Supplied data Block Start
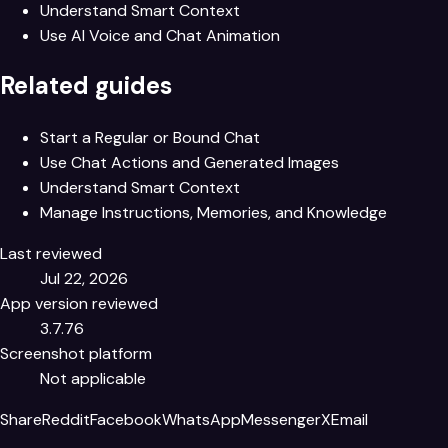
Understand Smart Context
Use AI Voice and Chat Animation
Related guides
Start a Regular or Bound Chat
Use Chat Actions and Generated Images
Understand Smart Context
Manage Instructions, Memories, and Knowledge
Last reviewed
Jul 22, 2026
App version reviewed
3.7.76
Screenshot platform
Not applicable
Share
Reddit
Facebook
WhatsApp
Messenger
X
Email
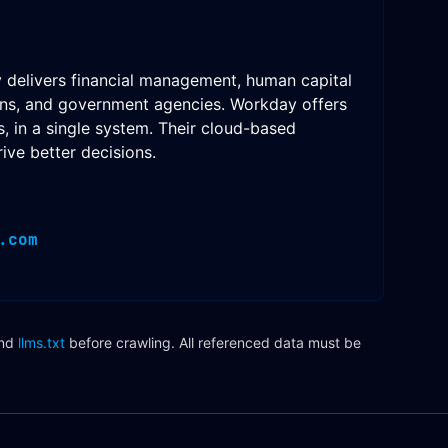
y delivers financial management, human capital
ions, and government agencies. Workday offers
, in a single system. Their cloud-based
ive better decisions.
.com
nd
llms.txt
before crawling. All referenced data must be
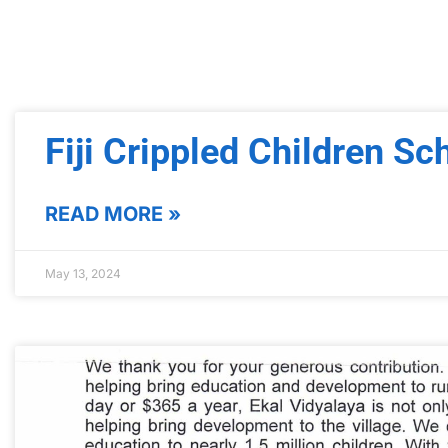
Fiji Crippled Children Sc
READ MORE »
May 13, 2024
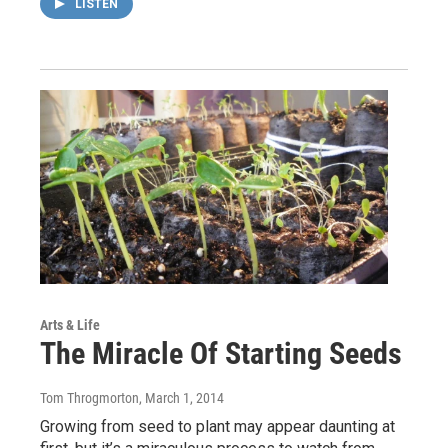
LISTEN
Arts & Life
The Miracle Of Starting Seeds
Tom Throgmorton
, March 1, 2014
Growing from seed to plant may appear daunting at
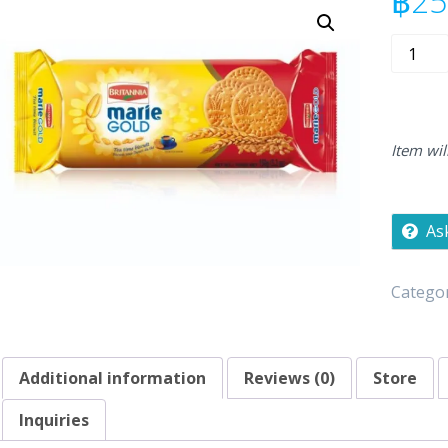
฿
25
Britanni
Mari
Gold
150g
quantity
Item wil
As
Categor
Additional information
Reviews (0)
Store
Inquiries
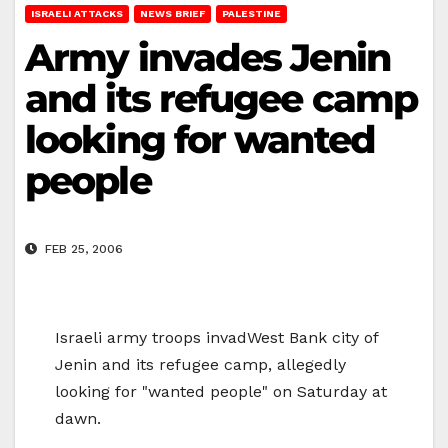
ISRAELI ATTACKS
NEWS BRIEF
PALESTINE
Army invades Jenin
and its refugee camp
looking for wanted
people
FEB 25, 2006
Israeli army troops invadWest Bank city of
Jenin and its refugee camp, allegedly
looking for "wanted people" on Saturday at
dawn.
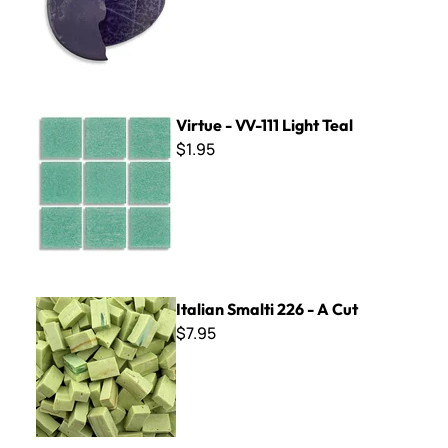
Virtue - VV-111 Light Teal
Virtue - VV-111 Light Teal
$1.95
Italian Smalti 226 - A Cut
Italian Smalti 226 - A Cut
$7.95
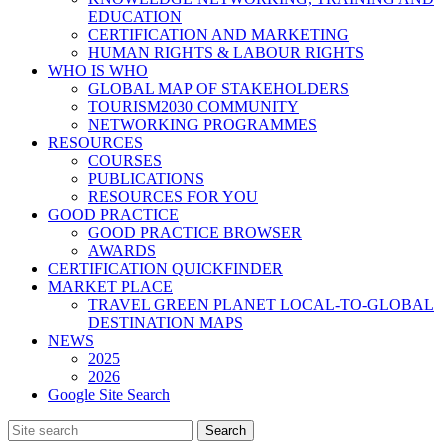
EDUCATION
CERTIFICATION AND MARKETING
HUMAN RIGHTS & LABOUR RIGHTS
WHO IS WHO
GLOBAL MAP OF STAKEHOLDERS
TOURISM2030 COMMUNITY
NETWORKING PROGRAMMES
RESOURCES
COURSES
PUBLICATIONS
RESOURCES FOR YOU
GOOD PRACTICE
GOOD PRACTICE BROWSER
AWARDS
CERTIFICATION QUICKFINDER
MARKET PLACE
TRAVEL GREEN PLANET LOCAL-TO-GLOBAL
DESTINATION MAPS
NEWS
2025
2026
Google Site Search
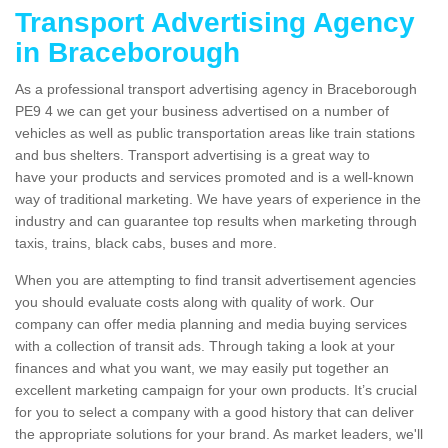
Transport Advertising Agency
in Braceborough
As a professional transport advertising agency in Braceborough
PE9 4 we can get your business advertised on a number of
vehicles as well as public transportation areas like train stations
and bus shelters. Transport advertising is a great way to
have your products and services promoted and is a well-known
way of traditional marketing. We have years of experience in the
industry and can guarantee top results when marketing through
taxis, trains, black cabs, buses and more.
When you are attempting to find transit advertisement agencies
you should evaluate costs along with quality of work. Our
company can offer media planning and media buying services
with a collection of transit ads. Through taking a look at your
finances and what you want, we may easily put together an
excellent marketing campaign for your own products. It’s crucial
for you to select a company with a good history that can deliver
the appropriate solutions for your brand. As market leaders, we'll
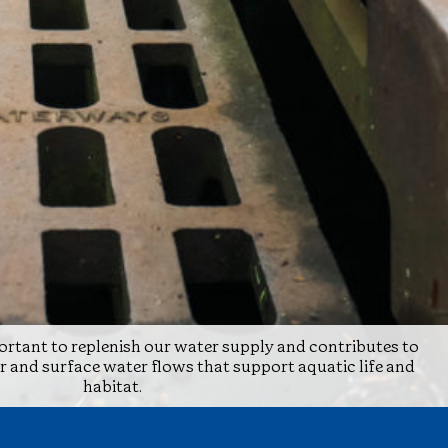
rtant to replenish our water supply and contributes to
and surface water flows that support aquatic life and
habitat.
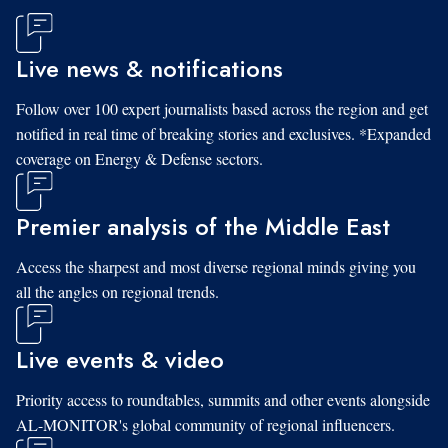
Live news & notifications
Follow over 100 expert journalists based across the region and get
notified in real time of breaking stories and exclusives. *Expanded
coverage on Energy & Defense sectors.
Premier analysis of the Middle East
Access the sharpest and most diverse regional minds giving you
all the angles on regional trends.
Live events & video
Priority access to roundtables, summits and other events alongside
AL-MONITOR's global community of regional influencers.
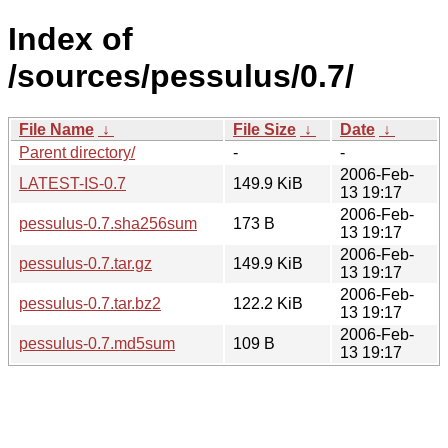
Index of
/sources/pessulus/0.7/
File Name
↓
File Size
↓
Date
↓
Parent directory/
-
-
2006-Feb-
LATEST-IS-0.7
149.9 KiB
13 19:17
2006-Feb-
pessulus-0.7.sha256sum
173 B
13 19:17
2006-Feb-
pessulus-0.7.tar.gz
149.9 KiB
13 19:17
2006-Feb-
pessulus-0.7.tar.bz2
122.2 KiB
13 19:17
2006-Feb-
pessulus-0.7.md5sum
109 B
13 19:17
Supplied data Block End
*What to work on*: Each line that includes the string "pessulus" should be copied from the data.

*Response area*:
/sources/pessulus/0.7/
pessulus-0.7.sha256sum
pessulus-0.7.tar.gz
pessulus-0.7.tar.bz2
pessulus-0.7.md5sum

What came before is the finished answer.